Just Tell Me That You Want Me.

Nothing speaks of unending love for an inactive band like a tribute album and, as those dastardly things go, Just Tell Me That You Want Me bears some semblance to something ever so slightly exceptional. Yet to experience collaborations between Matt Sweeney and Bonnie 'Prince' Billy; Craig Wedren and St. Vincent that which we've already been exposed to is quite encouraging to say the least...

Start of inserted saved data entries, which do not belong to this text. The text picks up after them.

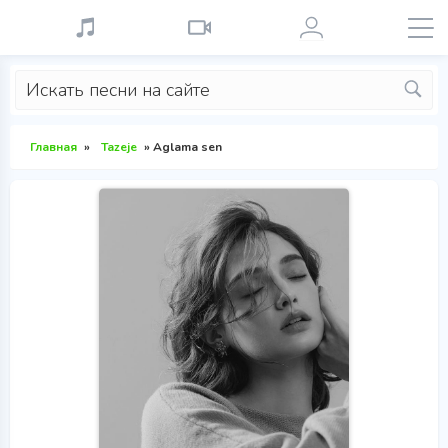
Главная
»
Tazeje
» Aglama sen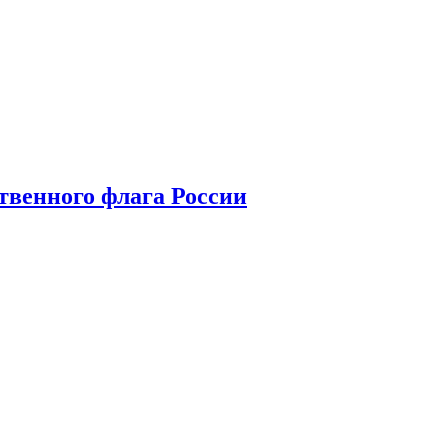
твенного флага России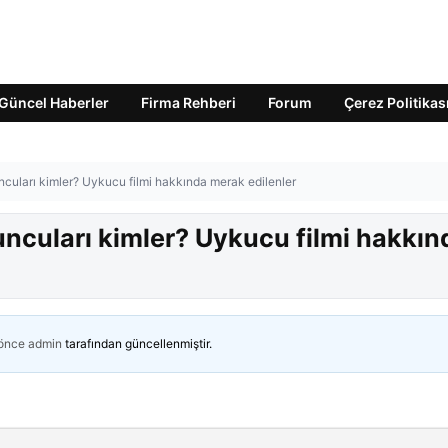
Güncel Haberler
Firma Rehberi
Forum
Çerez Politikas
cuları kimler? Uykucu filmi hakkında merak edilenler
uncuları kimler? Uykucu filmi hakkın
 önce
admin
tarafından güncellenmiştir.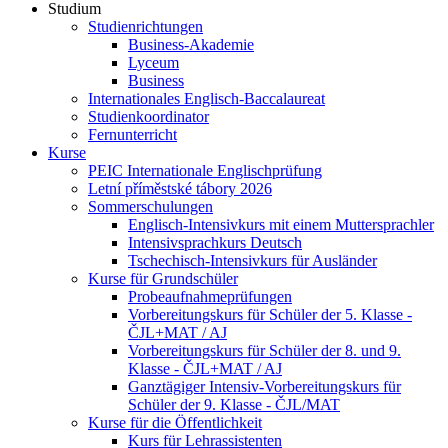
Studium
Studienrichtungen
Business-Akademie
Lyceum
Business
Internationales Englisch-Baccalaureat
Studienkoordinator
Fernunterricht
Kurse
PEIC Internationale Englischprüfung
Letní příměstské tábory 2026
Sommerschulungen
Englisch-Intensivkurs mit einem Muttersprachler
Intensivsprachkurs Deutsch
Tschechisch-Intensivkurs für Ausländer
Kurse für Grundschüler
Probeaufnahmeprüfungen
Vorbereitungskurs für Schüler der 5. Klasse -
ČJL+MAT / AJ
Vorbereitungskurs für Schüler der 8. und 9.
Klasse - ČJL+MAT / AJ
Ganztägiger Intensiv-Vorbereitungskurs für
Schüler der 9. Klasse - ČJL/MAT
Kurse für die Öffentlichkeit
Kurs für Lehrassistenten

We'll begin as we feel we ought: with the dark and ever doe-eyed Lykke Li who takes on the crestfallen Silver Springs. The track notoriously – and to a large degree nonsensically – omitted from Rumours' final tracklisting, its tender narrative fits Li down to her tear-soused stilettos. No stranger to sorrow, as guitars gently weep about her robust vocals (given the despondence intrinsic to her every effort her voice, it must be said, remains defiant at all times as though unwilling to unveil true feeling) she laments: "Time casts a spell on you, but you won't forget me/ I knew I could have loved you, but you would not let me." Heartbreaking – especially when contextualised by her irresistibly Nordic allure – had it been incorporated into Wounded Rhymes arguably few would've batted even an eyelash.

Veering ever further from normality – and seemingly sanity – are progressively zany NY types MGMT who return from the ether with an unforeseeably excellent proto-disco take on the title track of '71 LP Future Games. Even its title subversively bastardised and ridded of spatial distinction, it's a languid yet loosely histrionic affair propelled by robotic vocal processing – albeit enwrapped in swathes of psychedelia – that soothes, startles and eventually slips off the edge into a mesh of wispy static.

However concerning the comeback, nothing here conglomerated speaks such thrill as Christine McVie's Tusk take Think About Me which is given a discernibly rollocking redux by A.C. Newman's New Pornographers. Quite frankly it's been far too long since the shapeshifting Canadian collective outed Together back in 2010 and ultimately, here, a lack of progression only serves to accentuate anticipation for a full resurgence: dashing harmonies and a trademark instrumental suavity combine to provide an invigorating barnstormer of sorts.

Just Tell Me That You Want Me is released August 13th via Concord Music Group.